Why is cost the main consideration when it comes to prevention, and benefit the only consideration when it comes to treatment? Note that this is essentially the conservative or Republican approach to population health, with a weird exception -- provide every possible treatment, no matter what it costs, to everybody who is lucky enough to have insurance. (Which means that other people -- taxpayers or ratepayers -- are in fact paying for it.) Of course, people who can't afford insurance can just die in the street. But I thought human life was infinitely precious? I guess Sarah Palin's is, anyway. On the other hand, spending money to improve air and water quality, improve children's nutrition, provide better quality housing, or whatever the preventive measure may be that extends life and health, is Big Government, Nanny State, and deprives us of our Freedom.

This obviously makes no sense.

Wednesday, April 06, 2016

Civilization and its Discontents


The World Health Organization reports that the prevalence of diabetes world-wide has increased 422 million adults, which is an astonishing 8.5% of the population, essentially doubling since 1980. We tend to think of this as a disease of the rich countries,  but WHO says it's worldwide. Oh yeah -- more than 1/3 of adults on the planet are overweight.

Has the human population suddenly turned gluttonous and lazy? Obviously not. This is actually an environmental catastrophe. More and more people have sedentary jobs, and where people aren't starving due to conflict and social collapse, the world is awash in cheap calories. To a large extent this is a product of technological change for which we can't blame anybody in particular. However, it is also true that much of the world's food now consists of manufactured items that are scientifically engineered to induce overconsumption of low quality calories. Sugary soft drinks, sweet and salty snack foods, prepared cuisine -- they are all developed and tested in laboratories to hijack the neuro-endocrine systems that regulate our appetite.
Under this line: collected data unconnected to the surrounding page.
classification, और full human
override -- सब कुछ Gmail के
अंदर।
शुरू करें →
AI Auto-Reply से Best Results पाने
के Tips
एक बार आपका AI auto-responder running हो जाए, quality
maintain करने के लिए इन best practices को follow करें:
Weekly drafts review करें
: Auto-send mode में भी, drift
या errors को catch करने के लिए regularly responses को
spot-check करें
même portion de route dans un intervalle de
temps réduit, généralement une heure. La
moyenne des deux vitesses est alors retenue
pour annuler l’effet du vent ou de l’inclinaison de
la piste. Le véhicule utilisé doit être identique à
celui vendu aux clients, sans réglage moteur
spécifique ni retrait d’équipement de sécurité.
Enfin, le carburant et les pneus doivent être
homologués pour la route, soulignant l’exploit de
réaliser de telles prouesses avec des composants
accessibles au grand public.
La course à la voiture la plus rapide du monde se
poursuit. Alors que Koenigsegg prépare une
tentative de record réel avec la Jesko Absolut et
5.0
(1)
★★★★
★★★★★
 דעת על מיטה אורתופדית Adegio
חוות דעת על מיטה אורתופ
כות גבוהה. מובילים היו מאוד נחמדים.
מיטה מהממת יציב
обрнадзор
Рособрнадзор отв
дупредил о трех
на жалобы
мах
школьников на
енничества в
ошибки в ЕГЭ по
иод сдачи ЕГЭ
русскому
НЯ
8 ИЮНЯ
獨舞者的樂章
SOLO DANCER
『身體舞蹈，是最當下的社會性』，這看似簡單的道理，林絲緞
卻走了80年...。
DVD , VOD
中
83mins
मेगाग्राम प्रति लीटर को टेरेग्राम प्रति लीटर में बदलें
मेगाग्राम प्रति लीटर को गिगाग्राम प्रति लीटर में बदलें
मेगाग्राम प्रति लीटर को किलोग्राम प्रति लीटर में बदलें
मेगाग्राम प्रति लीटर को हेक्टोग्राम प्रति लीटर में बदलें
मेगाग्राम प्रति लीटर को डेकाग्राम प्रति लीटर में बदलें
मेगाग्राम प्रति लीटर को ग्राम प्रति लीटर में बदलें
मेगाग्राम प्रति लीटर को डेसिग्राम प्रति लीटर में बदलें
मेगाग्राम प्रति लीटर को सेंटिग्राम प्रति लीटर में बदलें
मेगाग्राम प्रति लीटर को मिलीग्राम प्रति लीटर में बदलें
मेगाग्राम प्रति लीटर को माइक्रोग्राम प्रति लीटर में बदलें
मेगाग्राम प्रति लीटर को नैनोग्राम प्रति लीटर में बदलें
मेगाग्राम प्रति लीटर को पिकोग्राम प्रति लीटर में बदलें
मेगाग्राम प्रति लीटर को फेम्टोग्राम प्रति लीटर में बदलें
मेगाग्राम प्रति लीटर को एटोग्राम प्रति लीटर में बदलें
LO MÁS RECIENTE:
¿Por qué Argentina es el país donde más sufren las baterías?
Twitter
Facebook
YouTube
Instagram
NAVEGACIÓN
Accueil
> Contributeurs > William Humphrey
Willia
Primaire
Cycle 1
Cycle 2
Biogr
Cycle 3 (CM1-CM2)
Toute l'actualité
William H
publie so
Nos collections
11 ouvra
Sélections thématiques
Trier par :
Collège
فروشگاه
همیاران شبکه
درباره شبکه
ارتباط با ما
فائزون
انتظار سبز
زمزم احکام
There is no moral distinction between the merchants of soda and the merchants of tobacco. They are selling death, to satisfy their greed. This must stop.

Monday, April 04, 2016

The War On [some people who use some] Drugs


It's hard to believe we're still pissing into the wind on this particular subject. I remember sitting in the science library at Brandeis when I was a graduate student reading policy analysis in Science (the journal of the American Academy for the Advancement of Science) showing that most of the harm caused by illicit drugs was caused by,well, their illicitness. Now we have some 20 years later yet another authoritative finding that criminalization of drug use severely harms public health. Quoth:

"The goal of prohibiting all use, possession, production, and trafficking of illicit drugs is the basis of many of our national drug laws, but these policies are based on ideas about drug use and drug dependence that are not scientifically grounded," says commissioner Chris Beyrer, an epidemiology professor at the Bloomberg School. "The global war on drugs has harmed public health, human rights, and development. It's time for us to rethink our approach to global drug policies, and put scientific evidence and public health at the heart of drug policy discussions."
Oh right, we should base public policy on science. As if.

What is probably most enraging is that the politicians in the U.S. who want to continue to lock up hundreds of thousands of non-violent (mostly non-white) people just for using or selling small quantities of "drugs" -- which does not include alcohol or tobacco -- are the same ones who claim they are all about small government, individual liberty and personal responsibility.  Well, they aren't. They're liars and hypocrites.